* **Task brief**
Please quote the material exactly, every line of it.

* **Dataset records**
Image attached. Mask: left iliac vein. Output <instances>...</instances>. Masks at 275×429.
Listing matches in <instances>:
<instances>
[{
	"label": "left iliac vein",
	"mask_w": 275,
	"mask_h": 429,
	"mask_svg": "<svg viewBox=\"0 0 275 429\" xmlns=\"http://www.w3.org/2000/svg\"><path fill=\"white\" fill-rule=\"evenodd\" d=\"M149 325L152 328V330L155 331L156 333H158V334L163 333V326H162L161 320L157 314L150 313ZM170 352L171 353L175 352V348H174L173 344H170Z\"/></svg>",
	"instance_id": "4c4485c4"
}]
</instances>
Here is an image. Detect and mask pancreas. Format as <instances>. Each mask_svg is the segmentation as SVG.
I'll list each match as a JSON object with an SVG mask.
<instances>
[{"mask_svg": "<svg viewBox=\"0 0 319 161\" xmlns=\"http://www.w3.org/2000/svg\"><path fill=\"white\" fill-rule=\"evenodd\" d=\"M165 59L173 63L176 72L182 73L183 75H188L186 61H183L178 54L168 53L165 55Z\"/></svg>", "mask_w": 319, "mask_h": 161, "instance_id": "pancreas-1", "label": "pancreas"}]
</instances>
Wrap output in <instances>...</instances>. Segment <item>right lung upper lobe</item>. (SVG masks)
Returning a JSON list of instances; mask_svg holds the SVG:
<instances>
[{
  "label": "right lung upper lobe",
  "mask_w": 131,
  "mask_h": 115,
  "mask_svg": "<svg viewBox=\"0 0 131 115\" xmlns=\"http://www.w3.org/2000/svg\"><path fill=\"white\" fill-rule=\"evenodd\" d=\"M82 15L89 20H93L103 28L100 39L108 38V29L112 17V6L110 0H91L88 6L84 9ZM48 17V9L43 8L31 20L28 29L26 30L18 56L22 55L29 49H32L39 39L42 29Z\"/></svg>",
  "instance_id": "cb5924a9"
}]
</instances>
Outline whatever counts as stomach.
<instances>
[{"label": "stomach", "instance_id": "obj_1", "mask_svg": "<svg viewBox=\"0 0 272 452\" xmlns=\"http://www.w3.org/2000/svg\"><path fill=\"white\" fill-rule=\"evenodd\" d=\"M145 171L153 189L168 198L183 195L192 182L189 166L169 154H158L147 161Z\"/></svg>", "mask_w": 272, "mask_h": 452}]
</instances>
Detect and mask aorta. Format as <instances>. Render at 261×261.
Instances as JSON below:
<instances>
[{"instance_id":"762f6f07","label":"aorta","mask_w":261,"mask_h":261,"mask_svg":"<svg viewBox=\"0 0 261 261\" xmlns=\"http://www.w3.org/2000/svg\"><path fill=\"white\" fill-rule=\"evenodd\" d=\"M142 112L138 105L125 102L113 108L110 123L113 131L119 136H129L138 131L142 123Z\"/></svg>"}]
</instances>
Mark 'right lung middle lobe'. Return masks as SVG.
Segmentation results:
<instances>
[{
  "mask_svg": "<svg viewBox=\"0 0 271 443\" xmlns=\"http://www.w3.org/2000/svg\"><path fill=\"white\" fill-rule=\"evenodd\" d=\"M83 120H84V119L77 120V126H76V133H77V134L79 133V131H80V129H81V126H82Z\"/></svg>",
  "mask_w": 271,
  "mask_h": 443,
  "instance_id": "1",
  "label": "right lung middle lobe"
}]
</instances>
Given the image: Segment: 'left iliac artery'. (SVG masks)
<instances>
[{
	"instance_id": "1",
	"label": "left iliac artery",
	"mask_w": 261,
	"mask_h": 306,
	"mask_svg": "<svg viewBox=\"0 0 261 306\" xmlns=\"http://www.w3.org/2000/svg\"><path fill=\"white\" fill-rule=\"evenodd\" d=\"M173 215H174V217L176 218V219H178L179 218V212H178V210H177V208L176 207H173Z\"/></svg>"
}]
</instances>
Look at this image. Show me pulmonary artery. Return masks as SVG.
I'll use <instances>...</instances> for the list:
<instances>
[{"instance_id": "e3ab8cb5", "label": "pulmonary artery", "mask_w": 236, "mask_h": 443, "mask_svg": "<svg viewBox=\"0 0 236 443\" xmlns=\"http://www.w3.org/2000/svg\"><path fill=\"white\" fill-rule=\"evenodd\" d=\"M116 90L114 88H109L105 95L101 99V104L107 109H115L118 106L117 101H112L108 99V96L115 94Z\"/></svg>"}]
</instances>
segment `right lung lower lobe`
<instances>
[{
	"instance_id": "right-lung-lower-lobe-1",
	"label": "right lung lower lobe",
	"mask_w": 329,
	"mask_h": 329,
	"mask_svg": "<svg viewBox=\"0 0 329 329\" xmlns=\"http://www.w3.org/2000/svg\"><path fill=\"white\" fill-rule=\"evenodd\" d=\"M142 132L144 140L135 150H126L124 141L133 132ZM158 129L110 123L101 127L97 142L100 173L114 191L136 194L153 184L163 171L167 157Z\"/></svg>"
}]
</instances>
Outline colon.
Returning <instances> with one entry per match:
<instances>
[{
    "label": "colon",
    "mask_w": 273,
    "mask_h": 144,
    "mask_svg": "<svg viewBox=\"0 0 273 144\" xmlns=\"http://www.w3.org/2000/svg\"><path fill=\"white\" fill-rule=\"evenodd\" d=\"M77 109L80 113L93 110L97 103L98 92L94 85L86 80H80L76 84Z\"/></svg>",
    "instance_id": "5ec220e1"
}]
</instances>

* **Written reply**
Image attached. Mask: left iliac vein. Output <instances>...</instances>. Masks at 275×429.
Listing matches in <instances>:
<instances>
[{
	"label": "left iliac vein",
	"mask_w": 275,
	"mask_h": 429,
	"mask_svg": "<svg viewBox=\"0 0 275 429\" xmlns=\"http://www.w3.org/2000/svg\"><path fill=\"white\" fill-rule=\"evenodd\" d=\"M149 325L152 328V330L155 331L156 333H158V334L163 333V326H162L161 320L157 314L150 313ZM170 352L171 353L175 352V348H174L173 344H170Z\"/></svg>",
	"instance_id": "4c4485c4"
}]
</instances>
Here is an image. Detect and mask pancreas. Format as <instances>. Each mask_svg is the segmentation as SVG.
I'll list each match as a JSON object with an SVG mask.
<instances>
[{"mask_svg": "<svg viewBox=\"0 0 319 161\" xmlns=\"http://www.w3.org/2000/svg\"><path fill=\"white\" fill-rule=\"evenodd\" d=\"M165 59L173 63L176 72L182 73L183 75H188L186 61H183L178 54L168 53L165 55Z\"/></svg>", "mask_w": 319, "mask_h": 161, "instance_id": "pancreas-1", "label": "pancreas"}]
</instances>
Wrap output in <instances>...</instances>. Segment <item>right lung upper lobe</item>. (SVG masks)
Returning a JSON list of instances; mask_svg holds the SVG:
<instances>
[{
  "label": "right lung upper lobe",
  "mask_w": 131,
  "mask_h": 115,
  "mask_svg": "<svg viewBox=\"0 0 131 115\" xmlns=\"http://www.w3.org/2000/svg\"><path fill=\"white\" fill-rule=\"evenodd\" d=\"M82 15L89 20H93L103 28L100 39L108 38V29L112 17V6L110 0H91L88 6L84 9ZM48 17V9L43 8L31 20L28 29L26 30L18 56L22 55L29 49H32L39 39L42 29Z\"/></svg>",
  "instance_id": "cb5924a9"
}]
</instances>
Outline whatever counts as stomach.
<instances>
[{"label": "stomach", "instance_id": "obj_1", "mask_svg": "<svg viewBox=\"0 0 272 452\" xmlns=\"http://www.w3.org/2000/svg\"><path fill=\"white\" fill-rule=\"evenodd\" d=\"M145 171L153 189L168 198L183 195L192 182L189 166L169 154H158L147 161Z\"/></svg>", "mask_w": 272, "mask_h": 452}]
</instances>
Detect and mask aorta. Format as <instances>. Render at 261×261.
Instances as JSON below:
<instances>
[{"instance_id":"762f6f07","label":"aorta","mask_w":261,"mask_h":261,"mask_svg":"<svg viewBox=\"0 0 261 261\" xmlns=\"http://www.w3.org/2000/svg\"><path fill=\"white\" fill-rule=\"evenodd\" d=\"M142 112L138 105L125 102L113 108L110 123L113 131L119 136H129L138 131L142 123Z\"/></svg>"}]
</instances>
Mark 'right lung middle lobe'. Return masks as SVG.
Segmentation results:
<instances>
[{
  "mask_svg": "<svg viewBox=\"0 0 271 443\" xmlns=\"http://www.w3.org/2000/svg\"><path fill=\"white\" fill-rule=\"evenodd\" d=\"M83 120H84V119L77 120V126H76V133H77V134L79 133V131H80V129H81V126H82Z\"/></svg>",
  "mask_w": 271,
  "mask_h": 443,
  "instance_id": "1",
  "label": "right lung middle lobe"
}]
</instances>
Given the image: Segment: 'left iliac artery'. (SVG masks)
<instances>
[{
	"instance_id": "1",
	"label": "left iliac artery",
	"mask_w": 261,
	"mask_h": 306,
	"mask_svg": "<svg viewBox=\"0 0 261 306\" xmlns=\"http://www.w3.org/2000/svg\"><path fill=\"white\" fill-rule=\"evenodd\" d=\"M173 215H174V217L176 218V219H178L179 218V212H178V210H177V208L176 207H173Z\"/></svg>"
}]
</instances>
Look at this image. Show me pulmonary artery. Return masks as SVG.
I'll use <instances>...</instances> for the list:
<instances>
[{"instance_id": "e3ab8cb5", "label": "pulmonary artery", "mask_w": 236, "mask_h": 443, "mask_svg": "<svg viewBox=\"0 0 236 443\" xmlns=\"http://www.w3.org/2000/svg\"><path fill=\"white\" fill-rule=\"evenodd\" d=\"M116 90L114 88H109L105 95L101 99V104L107 109H115L118 106L117 101H112L108 99V96L115 94Z\"/></svg>"}]
</instances>
segment `right lung lower lobe`
<instances>
[{
	"instance_id": "right-lung-lower-lobe-1",
	"label": "right lung lower lobe",
	"mask_w": 329,
	"mask_h": 329,
	"mask_svg": "<svg viewBox=\"0 0 329 329\" xmlns=\"http://www.w3.org/2000/svg\"><path fill=\"white\" fill-rule=\"evenodd\" d=\"M142 132L144 140L135 150H126L124 141L133 132ZM158 129L110 123L101 127L97 142L100 173L114 191L136 194L153 184L163 171L167 157Z\"/></svg>"
}]
</instances>
Outline colon.
Returning <instances> with one entry per match:
<instances>
[{
    "label": "colon",
    "mask_w": 273,
    "mask_h": 144,
    "mask_svg": "<svg viewBox=\"0 0 273 144\" xmlns=\"http://www.w3.org/2000/svg\"><path fill=\"white\" fill-rule=\"evenodd\" d=\"M77 109L80 113L93 110L97 103L98 92L94 85L86 80H80L76 84Z\"/></svg>",
    "instance_id": "5ec220e1"
}]
</instances>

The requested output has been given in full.